Records to use:
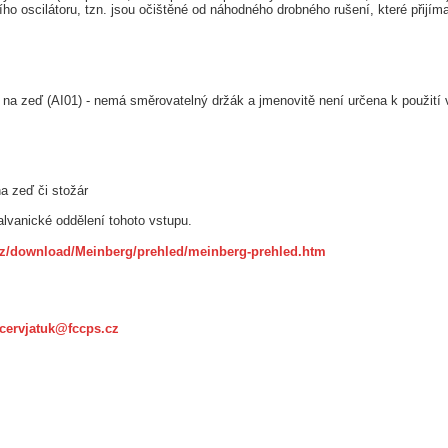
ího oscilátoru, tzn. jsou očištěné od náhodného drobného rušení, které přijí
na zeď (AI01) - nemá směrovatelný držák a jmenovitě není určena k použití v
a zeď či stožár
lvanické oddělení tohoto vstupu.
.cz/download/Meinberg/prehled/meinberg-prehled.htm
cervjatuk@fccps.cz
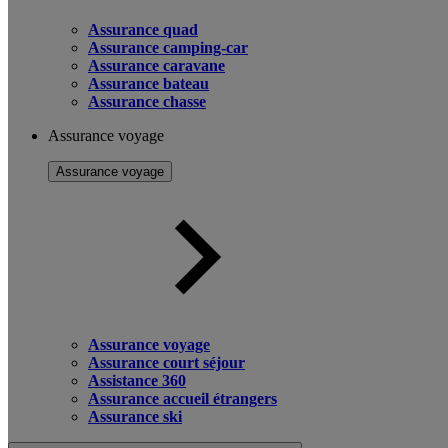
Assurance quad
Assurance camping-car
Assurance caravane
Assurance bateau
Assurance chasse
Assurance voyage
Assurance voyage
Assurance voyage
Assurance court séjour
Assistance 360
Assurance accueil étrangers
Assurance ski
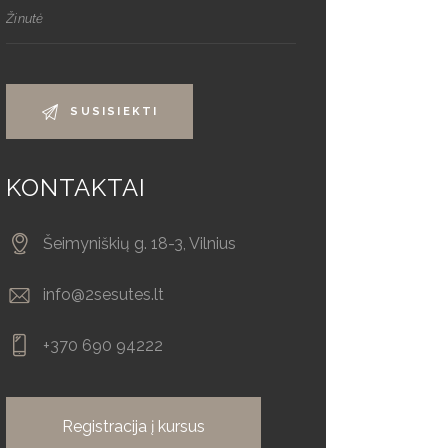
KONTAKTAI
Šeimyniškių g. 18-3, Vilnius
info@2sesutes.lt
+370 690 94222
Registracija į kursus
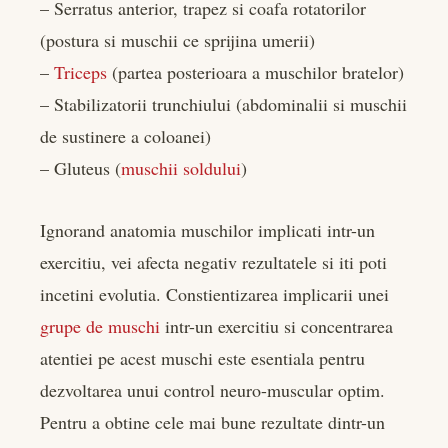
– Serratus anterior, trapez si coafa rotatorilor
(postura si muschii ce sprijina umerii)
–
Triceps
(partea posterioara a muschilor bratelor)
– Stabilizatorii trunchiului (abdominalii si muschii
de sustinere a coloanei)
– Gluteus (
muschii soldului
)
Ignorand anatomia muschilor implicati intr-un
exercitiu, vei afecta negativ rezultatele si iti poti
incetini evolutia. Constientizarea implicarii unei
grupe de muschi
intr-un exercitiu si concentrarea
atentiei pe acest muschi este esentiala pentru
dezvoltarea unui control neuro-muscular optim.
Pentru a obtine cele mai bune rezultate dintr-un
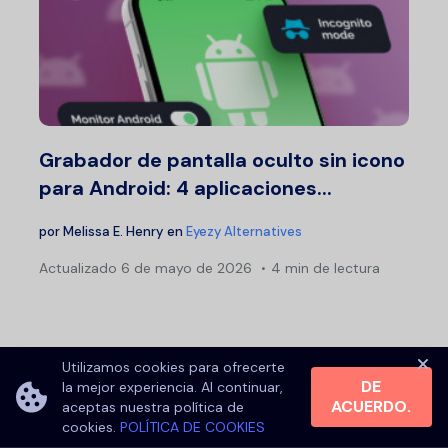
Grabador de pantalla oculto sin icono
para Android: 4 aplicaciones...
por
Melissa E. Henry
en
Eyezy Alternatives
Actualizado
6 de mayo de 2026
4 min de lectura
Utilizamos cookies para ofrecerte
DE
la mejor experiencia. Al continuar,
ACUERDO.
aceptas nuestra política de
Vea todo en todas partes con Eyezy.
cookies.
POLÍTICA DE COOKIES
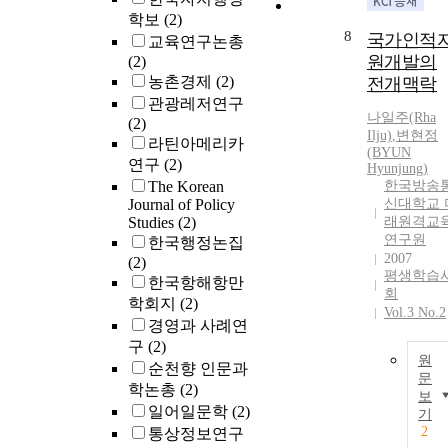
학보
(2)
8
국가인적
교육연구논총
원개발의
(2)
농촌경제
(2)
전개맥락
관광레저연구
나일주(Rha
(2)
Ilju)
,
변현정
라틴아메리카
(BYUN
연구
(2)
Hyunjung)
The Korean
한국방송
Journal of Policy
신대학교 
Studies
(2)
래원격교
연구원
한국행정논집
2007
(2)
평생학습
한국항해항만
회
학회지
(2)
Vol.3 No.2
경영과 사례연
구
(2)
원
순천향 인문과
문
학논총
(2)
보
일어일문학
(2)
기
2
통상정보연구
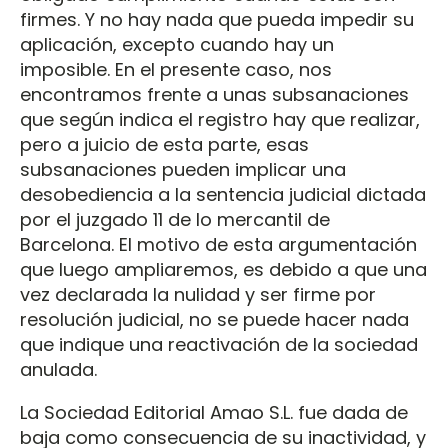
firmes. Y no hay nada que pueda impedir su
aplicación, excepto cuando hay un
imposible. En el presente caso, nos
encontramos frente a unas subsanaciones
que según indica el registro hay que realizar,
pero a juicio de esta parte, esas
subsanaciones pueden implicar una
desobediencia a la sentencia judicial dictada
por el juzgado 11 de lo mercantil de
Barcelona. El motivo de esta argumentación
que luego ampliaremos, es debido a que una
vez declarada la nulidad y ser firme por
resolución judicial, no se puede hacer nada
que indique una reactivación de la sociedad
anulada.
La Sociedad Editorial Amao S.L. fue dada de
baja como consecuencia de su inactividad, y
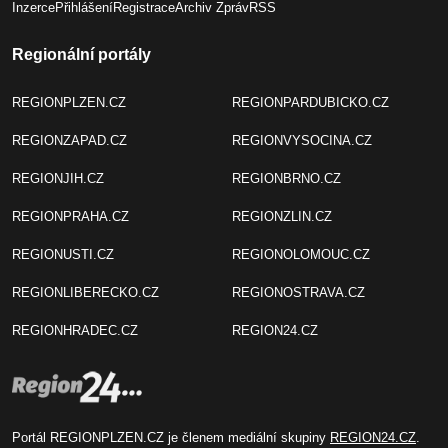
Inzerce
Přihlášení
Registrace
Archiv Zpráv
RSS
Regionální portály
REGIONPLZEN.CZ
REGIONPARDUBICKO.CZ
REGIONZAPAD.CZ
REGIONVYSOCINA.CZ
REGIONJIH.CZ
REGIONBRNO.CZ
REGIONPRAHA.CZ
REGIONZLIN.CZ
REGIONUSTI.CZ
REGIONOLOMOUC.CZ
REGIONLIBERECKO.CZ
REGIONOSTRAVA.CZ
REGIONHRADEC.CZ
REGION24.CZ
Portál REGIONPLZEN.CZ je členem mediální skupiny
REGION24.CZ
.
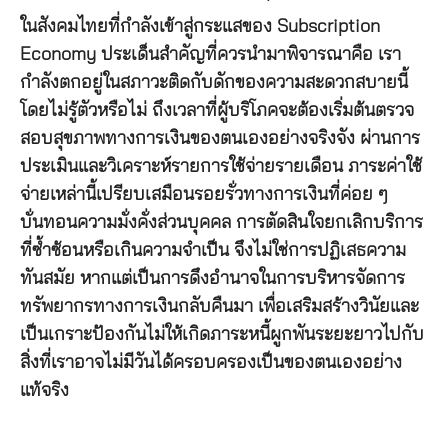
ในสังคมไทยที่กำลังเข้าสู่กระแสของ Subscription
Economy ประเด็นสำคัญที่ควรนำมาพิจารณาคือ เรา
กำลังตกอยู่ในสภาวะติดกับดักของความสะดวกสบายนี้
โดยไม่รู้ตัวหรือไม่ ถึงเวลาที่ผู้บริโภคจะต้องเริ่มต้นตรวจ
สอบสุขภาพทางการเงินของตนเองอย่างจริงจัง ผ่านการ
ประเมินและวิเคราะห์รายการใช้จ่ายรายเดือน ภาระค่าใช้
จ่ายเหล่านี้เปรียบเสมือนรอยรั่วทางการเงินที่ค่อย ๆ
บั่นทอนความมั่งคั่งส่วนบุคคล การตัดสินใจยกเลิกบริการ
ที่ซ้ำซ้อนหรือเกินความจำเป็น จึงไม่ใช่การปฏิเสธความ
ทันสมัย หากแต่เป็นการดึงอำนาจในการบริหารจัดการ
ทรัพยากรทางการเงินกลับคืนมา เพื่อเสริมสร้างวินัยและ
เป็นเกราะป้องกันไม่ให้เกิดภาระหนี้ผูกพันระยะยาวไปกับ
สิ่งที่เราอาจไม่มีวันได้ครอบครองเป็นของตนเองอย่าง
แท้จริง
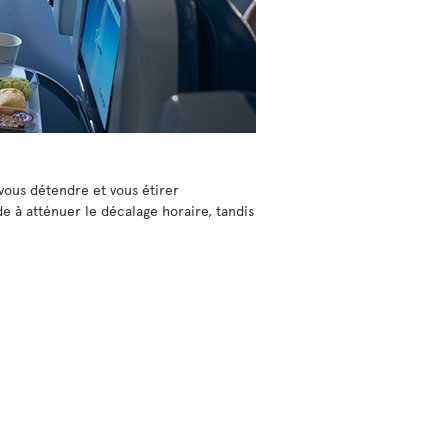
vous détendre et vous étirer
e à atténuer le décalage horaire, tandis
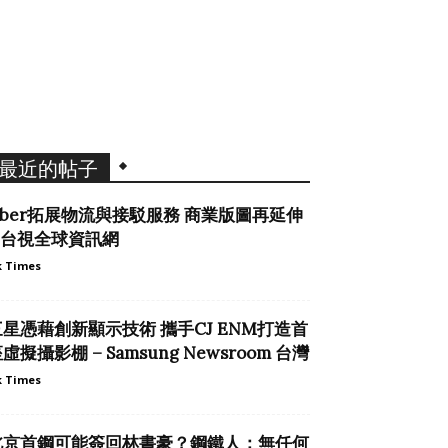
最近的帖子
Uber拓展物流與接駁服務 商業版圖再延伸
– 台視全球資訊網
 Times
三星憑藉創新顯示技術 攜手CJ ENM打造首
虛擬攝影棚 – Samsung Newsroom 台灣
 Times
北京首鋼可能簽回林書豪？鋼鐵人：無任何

What is expected: Pictures in the entries do not go into the copy. Print only the lines starting at the one containing "REGIONOSTRAVA.CZ" and ending at the one containing "โดยไม่รู้ตัวหร", exactly as they appear.

Written answer:
REGIONOSTRAVA.CZ
REGIONHRADEC.CZ
REGION24.CZ
Portál REGIONPLZEN.CZ je členem mediální skupiny
REGION24.CZ
.
ในสังคมไทยที่กำลังเข้าสู่กระแสของ Subscription
Economy ประเด็นสำคัญที่ควรนำมาพิจารณาคือ เรา
กำลังตกอยู่ในสภาวะติดกับดักของความสะดวกสบายนี้
โดยไม่รู้ตัวหรือไม่ ถึงเวลาที่ผู้บริโภคจะต้องเริ่มต้นตรวจ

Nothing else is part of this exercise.